Add LLM API Router Service

2025-09-26 03:42:51 +02:00
commit 56edddc6aa

82
LLM-API-Router-Service.md Normal file

@@ -0,0 +1,82 @@
## LLM API Router Service: The current implementation
This service acts as a central point for routing requests to different Large
Language Models, ensuring high availability and resilience.
### Components
1. **`LLMApiRouter`:** The main service entry point. It orchestrates the overall process.
* **Configuration:** Loads configuration settings, including a list of available LLM services, timeouts, and retry parameters. The
configuration is provided through a `LLMApiRouterConfiguration` object.
* **`OpenAiModelFactory`:** Used to create instances of chat models for each LLM service.
* **`LLMService` instances:** Represents each individual LLM service. The `LLMApiRouter` maintains a list of these.
* **`CounterMetric`:** Used for tracking metrics such as LLM timeouts.
2. **`LLMService`:** Represents a single LLM service.
* **Operational Status:** Tracks whether the service is currently available (`operational` flag).
* **LLM Client:** Contains a client for interacting with the LLM API (built using the `OpenAiModelFactory`).
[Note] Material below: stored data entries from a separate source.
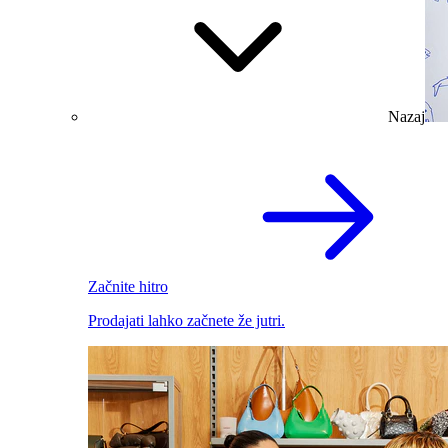
Nazaj
Začnite hitro
Prodajati lahko začnete že jutri.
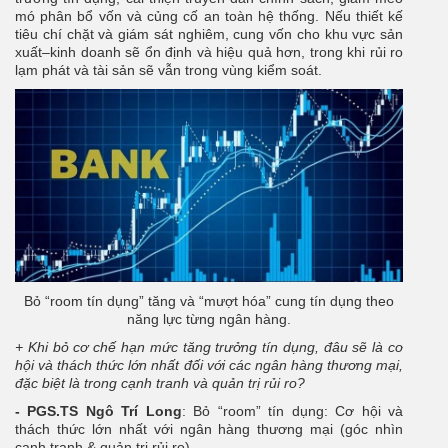
mó phân bổ vốn và củng cố an toàn hệ thống. Nếu thiết kế
tiêu chí chặt và giám sát nghiêm, cung vốn cho khu vực sản
xuất–kinh doanh sẽ ổn định và hiệu quả hơn, trong khi rủi ro
lạm phát và tài sản sẽ vẫn trong vùng kiểm soát.
Bỏ “room tín dụng” tăng và “mượt hóa” cung tín dụng theo
năng lực từng ngân hàng.
+
Khi bỏ cơ chế hạn mức tăng trưởng tín dụng, đâu sẽ là cơ
hội và thách thức lớn nhất đối với các ngân hàng thương mại,
đặc biệt là trong cạnh tranh và quản trị rủi ro?
- PGS.TS Ngô Trí Long
: Bỏ “room” tín dụng: Cơ hội và
thách thức lớn nhất với ngân hàng thương mại (góc nhìn
cạnh tranh & quản trị rủi ro).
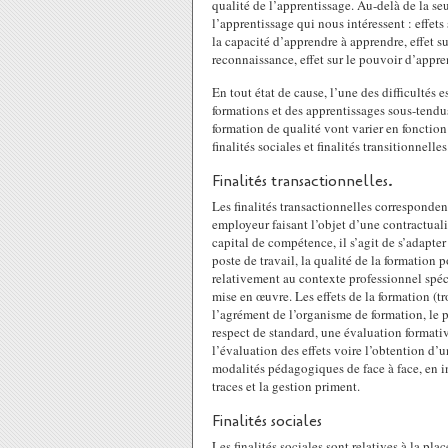
qualité de l’apprentissage. Au-delà de la se
l’apprentissage qui nous intéressent : effets 
la capacité d’apprendre à apprendre, effet su
reconnaissance, effet sur le pouvoir d’appr
En tout état de cause, l’une des difficultés e
formations et des apprentissages sous-tendus
formation de qualité vont varier en fonction d
finalités sociales et finalités transitionnelles
Finalités transactionnelles.
Les finalités transactionnelles corresponden
employeur faisant l’objet d’une contractual
capital de compétence, il s’agit de s’adapter
poste de travail, la qualité de la formation 
relativement au contexte professionnel spécif
mise en œuvre. Les effets de la formation (tr
l’agrément de l’organisme de formation, le 
respect de standard, une évaluation formativ
l’évaluation des effets voire l’obtention d’un
modalités pédagogiques de face à face, en in
traces et la gestion priment.
Finalités sociales
Les finalités sociales sont relatives à la pla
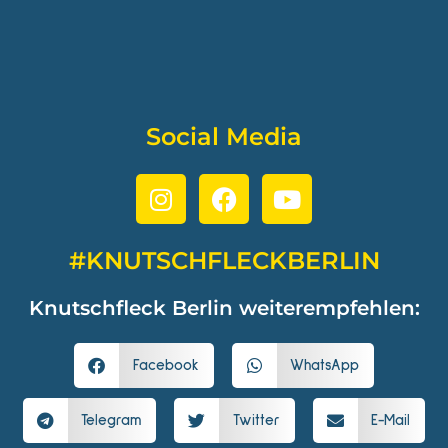
Social Media
#KNUTSCHFLECKBERLIN
Knutschfleck Berlin weiterempfehlen:
Facebook
WhatsApp
Telegram
Twitter
E-Mail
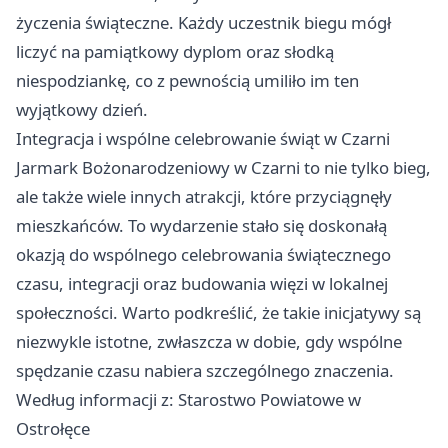
życzenia świąteczne. Każdy uczestnik biegu mógł
liczyć na pamiątkowy dyplom oraz słodką
niespodziankę, co z pewnością umiliło im ten
wyjątkowy dzień.
Integracja i wspólne celebrowanie świąt w Czarni
Jarmark Bożonarodzeniowy w Czarni to nie tylko bieg,
ale także wiele innych atrakcji, które przyciągnęły
mieszkańców. To wydarzenie stało się doskonałą
okazją do wspólnego celebrowania świątecznego
czasu, integracji oraz budowania więzi w lokalnej
społeczności. Warto podkreślić, że takie inicjatywy są
niezwykle istotne, zwłaszcza w dobie, gdy wspólne
spędzanie czasu nabiera szczególnego znaczenia.
Według informacji z: Starostwo Powiatowe w
Ostrołęce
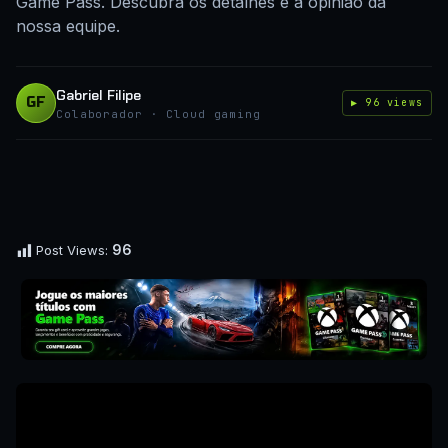
Game Pass. Descubra os detalhes e a opinião da
nossa equipe.
Gabriel Filipe
GF
▶ 96 views
Colaborador · Cloud gaming
96
Post Views:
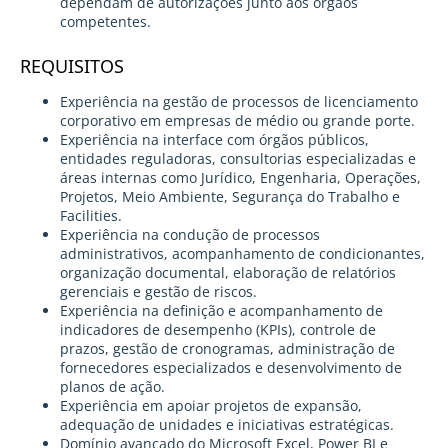
dependam de autorizações junto aos órgãos
competentes.
REQUISITOS
Experiência na gestão de processos de licenciamento
corporativo em empresas de médio ou grande porte.
Experiência na interface com órgãos públicos,
entidades reguladoras, consultorias especializadas e
áreas internas como Jurídico, Engenharia, Operações,
Projetos, Meio Ambiente, Segurança do Trabalho e
Facilities.
Experiência na condução de processos
administrativos, acompanhamento de condicionantes,
organização documental, elaboração de relatórios
gerenciais e gestão de riscos.
Experiência na definição e acompanhamento de
indicadores de desempenho (KPIs), controle de
prazos, gestão de cronogramas, administração de
fornecedores especializados e desenvolvimento de
planos de ação.
Experiência em apoiar projetos de expansão,
adequação de unidades e iniciativas estratégicas.
Domínio avançado do Microsoft Excel, Power BI e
It has two instances:
* `shortModel` for requests that require a fast execution
* `defaultModel` for requests that need more processing time.
* **Configuration:** Stores specific configuration parameters for the LLM (API URL, API Key, model name, timeouts, etc.) via
`LLMServiceConfiguration`.
### Workflow
1. **Initialization:**
* The `LLMApiRouter` initializes a list of `LLMService` instances based on the provided configuration.
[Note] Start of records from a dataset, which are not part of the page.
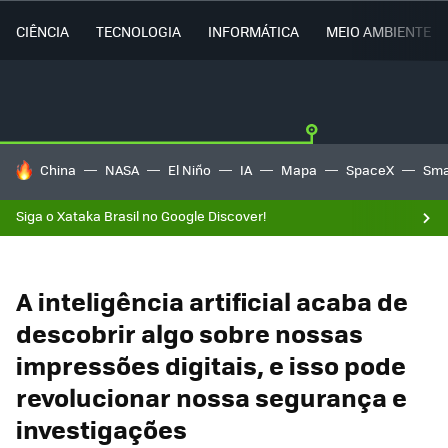
CIÊNCIA
TECNOLOGIA
INFORMÁTICA
MEIO AMBIENTE
TENDÊNCIAS DO DIA
China
NASA
El Niño
IA
Mapa
SpaceX
Sma
Siga o Xataka Brasil no Google Discover!
A inteligência artificial acaba de
descobrir algo sobre nossas
impressões digitais, e isso pode
revolucionar nossa segurança e
investigações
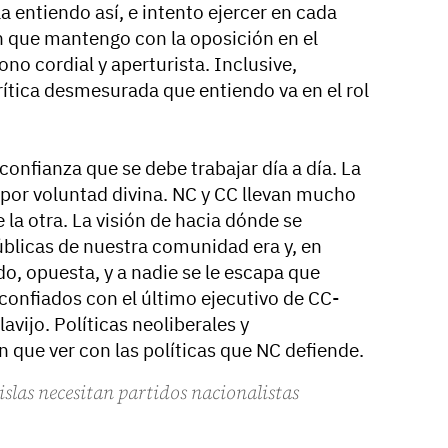
a entiendo así, e intento ejercer en cada
n que mantengo con la oposición en el
no cordial y aperturista. Inclusive,
ítica desmesurada que entiendo va en el rol
onfianza que se debe trabajar día a día. La
 por voluntad divina. NC y CC llevan mucho
la otra. La visión de hacia dónde se
públicas de nuestra comunidad era y, en
o, opuesta, y a nadie se le escapa que
confiados con el último ejecutivo de CC-
vijo. Políticas neoliberales y
 que ver con las políticas que NC defiende.
islas necesitan partidos nacionalistas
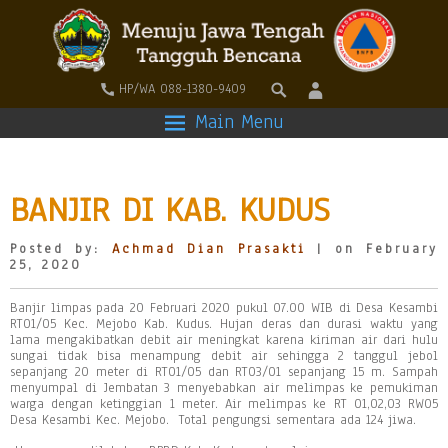
HP/WA 088-1380-9409
Main Menu
BANJIR DI KAB. KUDUS
Posted by:
Achmad Dian Prasakti
| on February
25, 2020
Banjir limpas pada 20 Februari 2020 pukul 07.00 WIB di Desa Kesambi
RT01/05 Kec. Mejobo Kab. Kudus. Hujan deras dan durasi waktu yang
lama mengakibatkan debit air meningkat karena kiriman air dari hulu
sungai tidak bisa menampung debit air sehingga 2 tanggul jebol
sepanjang 20 meter di RT01/05 dan RT03/01 sepanjang 15 m. Sampah
menyumpal di Jembatan 3 menyebabkan air melimpas ke pemukiman
warga dengan ketinggian 1 meter. Air melimpas ke RT 01,02,03 RW05
Desa Kesambi Kec. Mejobo. Total pengungsi sementara ada 124 jiwa.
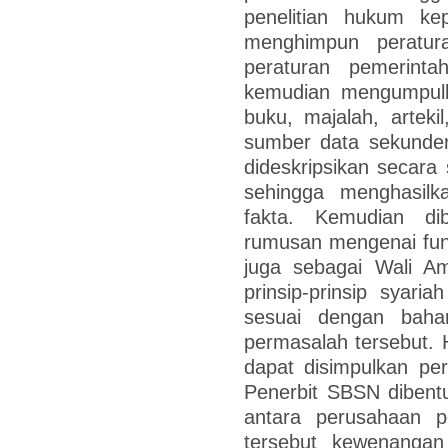
penelitian hukum kep
menghimpun peratura
peraturan pemerint
kemudian mengumpulk
buku, majalah, artekil
sumber data sekunder
dideskripsikan secara 
sehingga menghasil
fakta. Kemudian di
rumusan mengenai fun
juga sebagai Wali A
prinsip-prinsip syar
sesuai dengan bahan
permasalah tersebut. H
dapat disimpulkan p
Penerbit SBSN dibent
antara perusahaan 
tersebut kewenanga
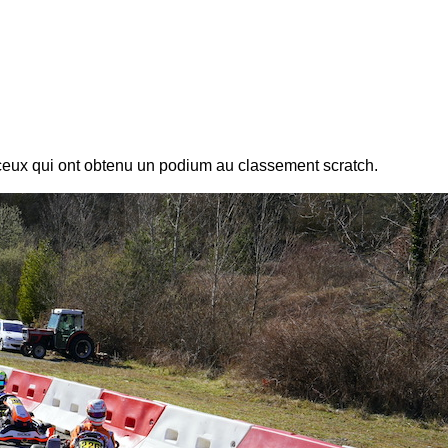
eux qui ont obtenu un podium au classement scratch.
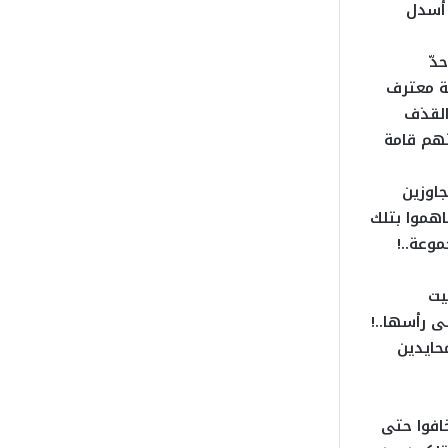
 أسدل
دّ
ة معترف
القذف
تهم قامة
جاوزين
اهموا بتلك
وعة..!
يت
ى رأسها..!
حايدين
افوا حتى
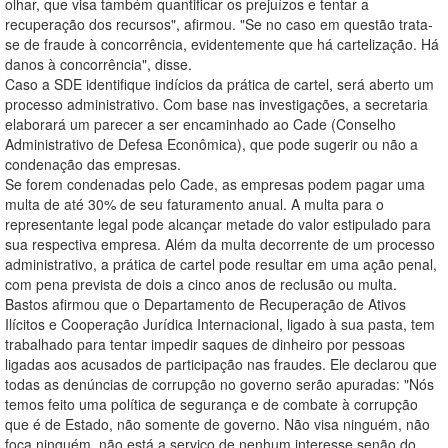
olhar, que visa também quantificar os prejuízos e tentar a
recuperação dos recursos", afirmou. "Se no caso em questão trata-
se de fraude à concorrência, evidentemente que há cartelização. Há
danos à concorrência", disse.
Caso a SDE identifique indícios da prática de cartel, será aberto um
processo administrativo. Com base nas investigações, a secretaria
elaborará um parecer a ser encaminhado ao Cade (Conselho
Administrativo de Defesa Econômica), que pode sugerir ou não a
condenação das empresas.
Se forem condenadas pelo Cade, as empresas podem pagar uma
multa de até 30% de seu faturamento anual. A multa para o
representante legal pode alcançar metade do valor estipulado para
sua respectiva empresa. Além da multa decorrente de um processo
administrativo, a prática de cartel pode resultar em uma ação penal,
com pena prevista de dois a cinco anos de reclusão ou multa.
Bastos afirmou que o Departamento de Recuperação de Ativos
Ilícitos e Cooperação Jurídica Internacional, ligado à sua pasta, tem
trabalhado para tentar impedir saques de dinheiro por pessoas
ligadas aos acusados de participação nas fraudes. Ele declarou que
todas as denúncias de corrupção no governo serão apuradas: "Nós
temos feito uma política de segurança e de combate à corrupção
que é de Estado, não somente de governo. Não visa ninguém, não
foca ninguém, não está a serviço de nenhum interesse senão do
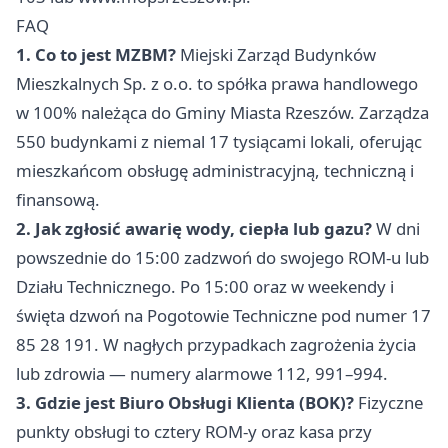
FAQ
1. Co to jest MZBM?
Miejski Zarząd Budynków
Mieszkalnych Sp. z o.o. to spółka prawa handlowego
w 100% należąca do Gminy Miasta Rzeszów. Zarządza
550 budynkami z niemal 17 tysiącami lokali, oferując
mieszkańcom obsługę administracyjną, techniczną i
finansową.
2. Jak zgłosić awarię wody, ciepła lub gazu?
W dni
powszednie do 15:00 zadzwoń do swojego ROM-u lub
Działu Technicznego. Po 15:00 oraz w weekendy i
święta dzwoń na Pogotowie Techniczne pod numer 17
85 28 191. W nagłych przypadkach zagrożenia życia
lub zdrowia — numery alarmowe 112, 991–994.
3. Gdzie jest Biuro Obsługi Klienta (BOK)?
Fizyczne
punkty obsługi to cztery ROM-y oraz kasa przy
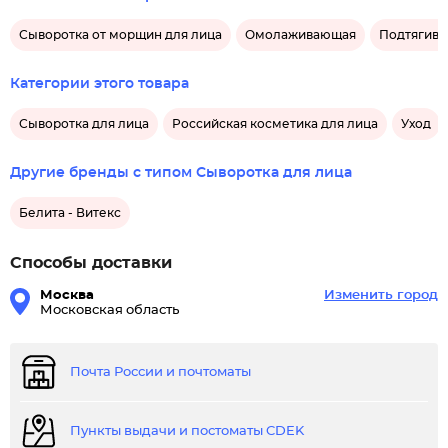
Сыворотка от морщин для лица
Омолаживающая
Подтягив
Категории этого товара
Сыворотка для лица
Российская косметика для лица
Уход
Другие бренды с типом Сыворотка для лица
Белита - Витекс
Способы доставки
Москва
Изменить город
Московская область
Почта России и почтоматы
Пункты выдачи и постоматы CDEK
* Each `LLMService` creates an LLM client using the `OpenAiModelFactory`.
2. **Request Processing (`processQuery` or `generateSummary`):**
* A client sends a request (either a `Prompt` or a list of `Message` objects) to the `LLMApiRouter`.
* The `LLMApiRouter` selects the first currently `operational` `LLMService`. If no services are available, it throws an
`AllLLMServicesUnavailableException`.
* The request is routed to the selected `LLMService`.
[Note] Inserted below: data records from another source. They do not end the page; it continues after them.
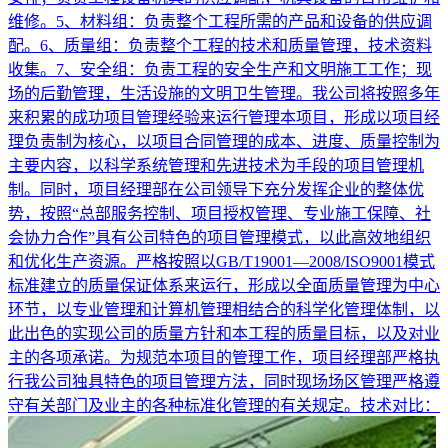
维修。5、材料组：负责整个工程所需的产品和设备的供应调
配。6、质量组：负责整个工程的技术和质量管理，技术资料
收集。7、安全组：负责工程的安全生产和文明施工工作；现
场的后勤管理，生活设施的文明卫生管理。我公司将按照多年
来积累的成功项目管理经验来运行管理本项目，形成以项目经
理负责制为核心，以项目合同管理的成本、进度、质量控制为
主要内容，以科学系统管理和先进技术为手段的项目管理机
制。同时，项目经理部在公司领导下充分发挥企业的整体优
势，按照“总部服务控制、项目授权管理、专业施工保障、社
会协力合作”具有公司特色的项目管理模式，以此高效地组织
和优化生产资源。严格按照以GB/T19001—2008/ISO9001模式
标准建立的质量保证体系来运行，形成以全面质量管理为中心
环节，以专业管理和计算机管理相结合的科学化管理体制，以
此出色的实现公司的质量方针和本工程的质量目标，以及对业
主的各项承诺。为规范本项目的管理工作，项目经理部严格执
行我公司独具特色的项目管理方法，同时现场场区管理严格遵
守有关部门及业主的各种标准化管理的有关规定。技术对比：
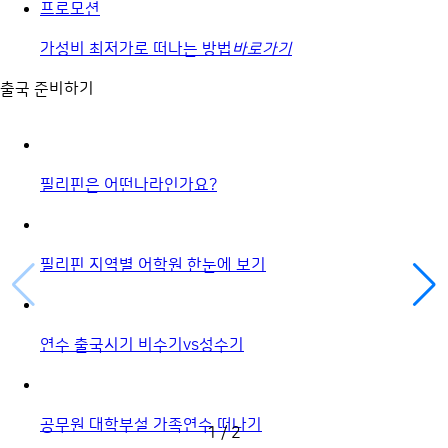
프로모션
가성비 최저가로 떠나는 방법
바로가기
출국 준비하기
필리핀은 어떤나라인가요?
필리핀 지역별 어학원 한눈에 보기
연수 출국시기 비수기vs성수기
공무원 대학부설 가족연수 떠나기
1
/
2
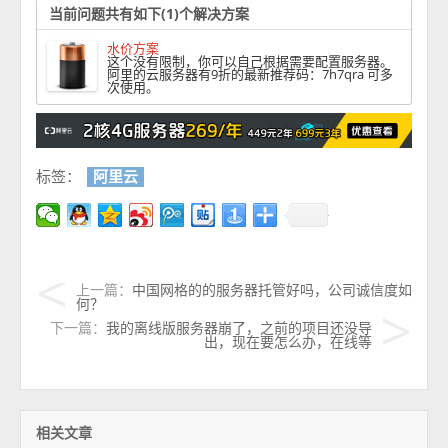
当前问题共有如下(1)个解决方案
水价方案
这个没有限制，你可以自己根据需要配置服务器。
阿里的云服务器有9折的最新推荐码：7h7qra 可多
次使用。
标签：
阿里云
上一篇：
中国网格的的服务器托管好吗，公司诚信度如
何？
下一篇：
我的离线版服务器崩了，之前的项目还没导
出，现在要怎么办，在线等
相关文章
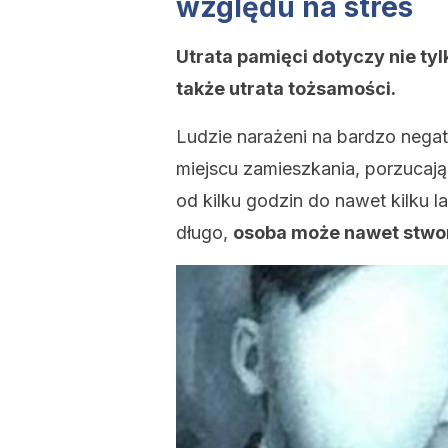
względu na stres
Utrata pamięci dotyczy nie ty
także utrata tożsamości.
Ludzie narażeni na bardzo neg
miejscu zamieszkania, porzucają
od kilku godzin do nawet kilku 
długo,
osoba może nawet stwor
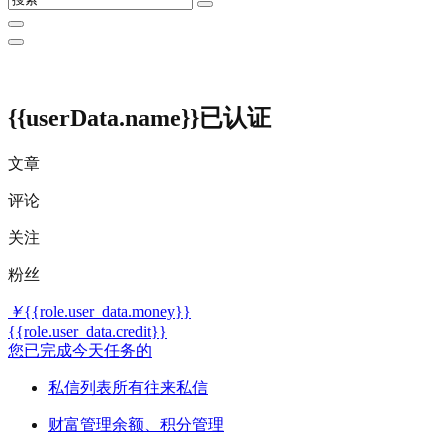
{{userData.name}}
已认证
文章
评论
关注
粉丝
￥
{{role.user_data.money}}
{{role.user_data.credit}}
您已完成今天任务的
私信列表
所有往来私信
财富管理
余额、积分管理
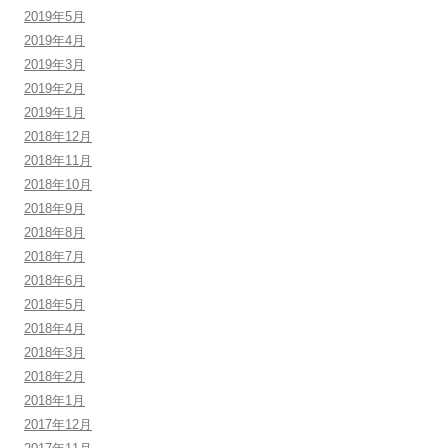
2019年5月
2019年4月
2019年3月
2019年2月
2019年1月
2018年12月
2018年11月
2018年10月
2018年9月
2018年8月
2018年7月
2018年6月
2018年5月
2018年4月
2018年3月
2018年2月
2018年1月
2017年12月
* This call is wrapped in the `autoRetry` method
> **Note** The service selection mechanism is implemented in the `currentService` property.
> This property is evaluated for each access, so it should always return an `LLMService` that is flagged as `operational`
3. **`LLMService` Processing:**
* The `LLMService` uses its LLM client (`shortModel` or `defaultModel`, determined by the caller) to send the request to the LLM API.
* The LLM API processes the request and returns a response.
* The `LLMService` wraps the response in an `LlmServiceResponse` object (including the service ID) and returns it to the `LLMApiRouter`.
4. **Automatic Retry:**
* If a timeout is encountered by an `LLMService`, it sets its `operational` flag to false and throws a `ServiceUnavailableException`
* the autoRetry method catches the exception and automatically retries the request
* the `LLMApiRouter` always selects the first available service for each attempt independently each attempt independently
5. **Service Health Checks:**
* A scheduled task (`@Scheduled`) periodically checks the availability of each `LLMService`.
* For each `LLMService` that is not `operational`, a latency test is performed using a simple API call.
* If the latency test succeeds, the `LLMService` is marked as `operational`. If it fails, the service remains unavailable and the health
check is retried later.
* A map of the `operational` status of each service can be retrieved with the `status` property of the `LLMApiRouter`
### Error Handling
* **Timeouts:** The `LLMService` uses configurable timeouts for API calls. If a timeout occurs, a `ServiceUnavailableException` is thrown, and
the health check mechanism will attempt to revive the service later.
This exception is handled internally by `autoRetry`.
* **`AllLLMServicesUnavailableException`:** Thrown by `LLMApiRouter` when all configured LLM services are unavailable. The request cannot be processed and the exception should be handled by the caller.
## New features
### Model preference
It can be useful to select a different provider and/or model depending on the task (lower latency, lower cost, etc.).
Currently, the router will always select the first operational `LLMService` from the list, regardless of the task, and the caller has no influence over this behaviour.
#### Proposal 1.:
* The `LLMService` should contain a property than can be queried in the service selector to determine whether the service is appropriate for the task.
* The purpose of the call should be communicated to the service by adding new endpoints, or by adding parameters to the current endpoints.
#### Proposal 2.:
* The `LLMApiRouter` should have multiple service lists based on appropriate grouping of the different providers/models.
* The desired service group should be communicated to the service by adding new endpoints, or by adding parameters to the current endpoints.
### Prompt service
This feature should be implemented outside of the `LLMApiRouter` service.